───── Records supplied ─────

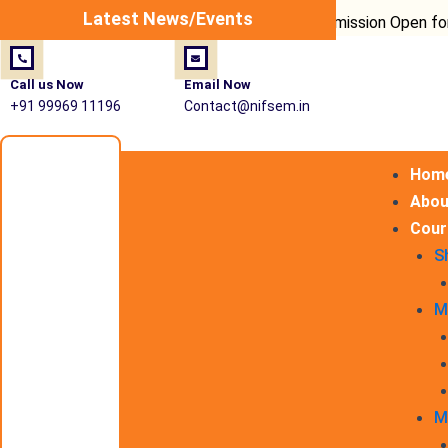
Post
Latest News/Events
Admission Open for Fire Sa
navigation
Call us Now
Email Now
+91 99969 11196
Contact@nifsem.in
Hom
Abou
Cour
S
M
M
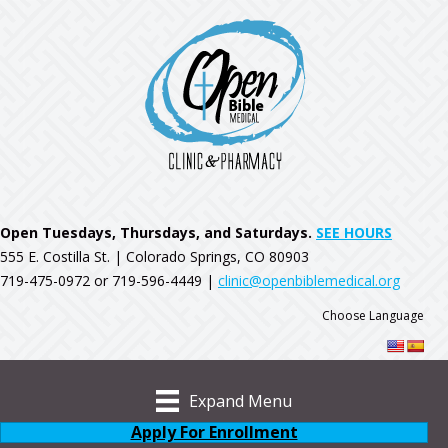
Open Tuesdays, Thursdays, and Saturdays.
SEE HOURS
555 E. Costilla St. | Colorado Springs, CO 80903
719-475-0972 or 719-596-4449 |
clinic@openbiblemedical.org
Choose Language
Expand Menu
Apply For Enrollment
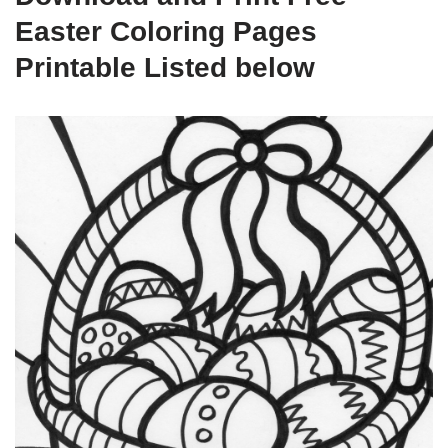
Easter Coloring Pages
Printable Listed below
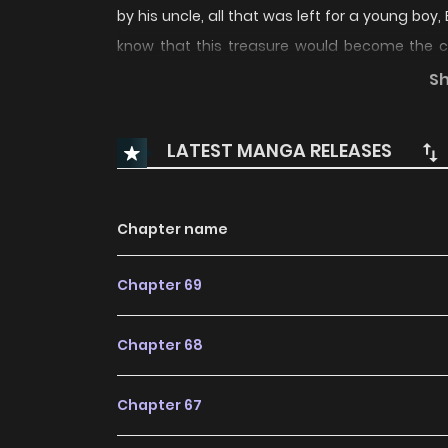
by his uncle, all that was left for a young boy, 
know that this treasure would become the cau
heart grows colder and bleaker, much like the w
S
sword of his House, begin now. What awaits hi
winter sword “Winterer” hold? “Children of the 
LATEST MANGA RELEASES
Children of the Rune Winterer / Children of the 
of the Rune: Winterer / Winterer / สงครา
冬霜劍 / 魔剑奇缘 / 룬의 아이들 / 룬의 아이들 윈터러 The co
Chapter name
Action, Adventure, Fantasy “manhuafast, Ma
Chapter 69
keywords on the website KUN MANGA. We offer
with all chapters updated quickly and featuri
Chapter 68
and enjoyable reading experiences at LikeMan
Happy Because She Got Divorced Underworld R
Chapter 67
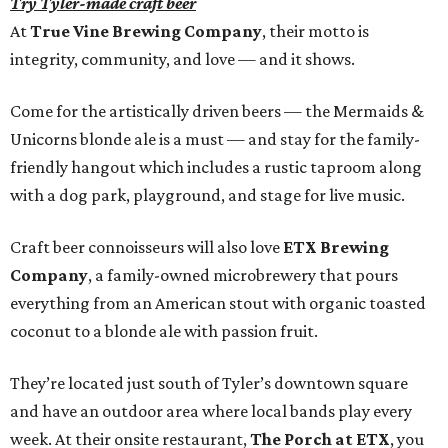
Try Tyler-made craft beer
At
True Vine Brewing Company
, their motto is
integrity, community, and love — and it shows.
Come for the artistically driven beers — the Mermaids &
Unicorns blonde ale is a must — and stay for the family-
friendly hangout which includes a rustic taproom along
with a dog park, playground, and stage for live music.
Craft beer connoisseurs will also love
ETX Brewing
Company
, a family-owned microbrewery that pours
everything from an American stout with organic toasted
coconut to a blonde ale with passion fruit.
They’re located just south of Tyler’s downtown square
and have an outdoor area where local bands play every
week. At their onsite restaurant,
The Porch at ETX
, you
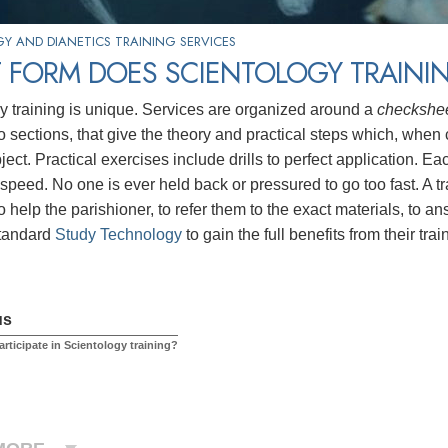
Y AND DIANETICS TRAINING SERVICES
 FORM DOES SCIENTOLOGY TRAININ
y training is unique. Services are organized around a
checkshe
to sections, that give the theory and practical steps which, whe
bject. Practical exercises include drills to perfect application.
 speed. No one is ever held back or pressured to go too fast. A 
o help the parishioner, to refer them to the exact materials, to 
standard
Study Technology
to gain the full benefits from their trai
us
rticipate in Scientology training?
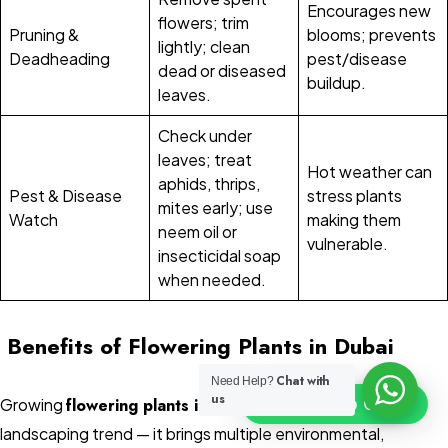
Encourages new
flowers; trim
Pruning &
blooms; prevents
lightly; clean
Deadheading
pest/disease
dead or diseased
buildup.
leaves.
Check under
leaves; treat
Hot weather can
aphids, thrips,
Pest & Disease
stress plants
mites early; use
Watch
making them
neem oil or
vulnerable.
insecticidal soap
when needed.
Benefits of Flowering Plants in Dubai
Chat with
Need Help?
us
Click To Chat
Growing
flowering plants in Dubai
is more than just a
landscaping trend — it brings multiple environmental,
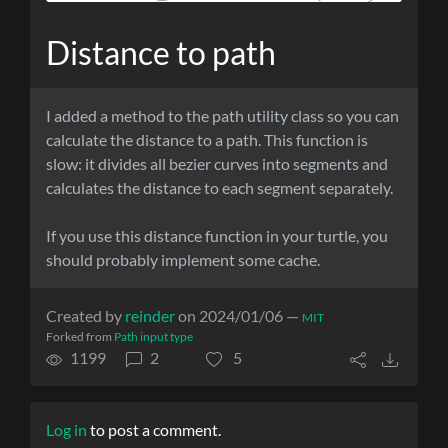
Distance to path
I added a method to the path utility class so you can
calculate the distance to a path. This function is
slow: it divides all bezier curves into segments and
calculates the distance to each segment separately.
If you use this distance function in your turtle, you
should probably implement some cache.
Created by
reinder
on 2024/01/06 —
MIT
Forked from
Path input type
1199
2
5
Log in
to post a comment.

─────

◆ **Your assignment**: Transcribe the entries above word for word, but leave every picture out of your copy.

◆ **Exercise output**:
Post
Latest News/Events
Admission Open for Fire Sa
navigation
Call us Now
Email Now
+91 99969 11196
Contact@nifsem.in
Hom
Abou
Cour
S
M
M
Open Tuesdays, Thursdays, and Saturdays.
SEE HOURS
555 E. Costilla St. | Colorado Springs, CO 80903
719-475-0972 or 719-596-4449 |
clinic@openbiblemedical.org
Choose Language
Expand Menu
Apply For Enrollment
Easter Coloring Pages
Printable Listed below
by his uncle, all that was left for a young boy, 
know that this treasure would become the cau
heart grows colder and bleaker, much like the w
S
sword of his House, begin now. What awaits hi
winter sword “Winterer” hold? “Children of the 
LATEST MANGA RELEASES
Children of the Rune Winterer / Children of the 
of the Rune: Winterer / Winterer / สงครา
冬霜劍 / 魔剑奇缘 / 룬의 아이들 / 룬의 아이들 윈터러 The co
Chapter name
Action, Adventure, Fantasy “manhuafast, Ma
Chapter 69
keywords on the website KUN MANGA. We offer
with all chapters updated quickly and featuri
Chapter 68
and enjoyable reading experiences at LikeMan
Happy Because She Got Divorced Underworld R
Chapter 67
Try Tyler-made craft beer
At
True Vine Brewing Company
, their motto is
integrity, community, and love — and it shows.
Come for the artistically driven beers — the Mermaids &
Unicorns blonde ale is a must — and stay for the family-
friendly hangout which includes a rustic taproom along
with a dog park, playground, and stage for live music.
Craft beer connoisseurs will also love
ETX Brewing
Company
, a family-owned microbrewery that pours
everything from an American stout with organic toasted
coconut to a blonde ale with passion fruit.
They’re located just south of Tyler’s downtown square
and have an outdoor area where local bands play every
week. At their onsite restaurant,
The Porch at ETX
, you
Y AND DIANETICS TRAINING SERVICES
 FORM DOES SCIENTOLOGY TRAININ
y training is unique. Services are organized around a
checkshe
to sections, that give the theory and practical steps which, whe
bject. Practical exercises include drills to perfect application.
 speed. No one is ever held back or pressured to go too fast. A 
o help the parishioner, to refer them to the exact materials, to 
standard
Study Technology
to gain the full benefits from their trai
us
rticipate in Scientology training?
Encourages new
flowers; trim
Pruning &
blooms; prevents
lightly; clean
Deadheading
pest/disease
dead or diseased
buildup.
leaves.
Check under
leaves; treat
Hot weather can
aphids, thrips,
Pest & Disease
stress plants
mites early; use
Watch
making them
neem oil or
vulnerable.
insecticidal soap
when needed.
Benefits of Flowering Plants in Dubai
Chat with
Need Help?
us
Click To Chat
Growing
flowering plants in Dubai
is more than just a
landscaping trend — it brings multiple environmental,
Distance to path
I added a method to the path utility class so you can
calculate the distance to a path. This function is
slow: it divides all bezier curves into segments and
calculates the distance to each segment separately.
If you use this distance function in your turtle, you
should probably implement some cache.
Created by
reinder
on 2024/01/06 —
MIT
Forked from
Path input type
1199
2
5
Log in
to post a comment.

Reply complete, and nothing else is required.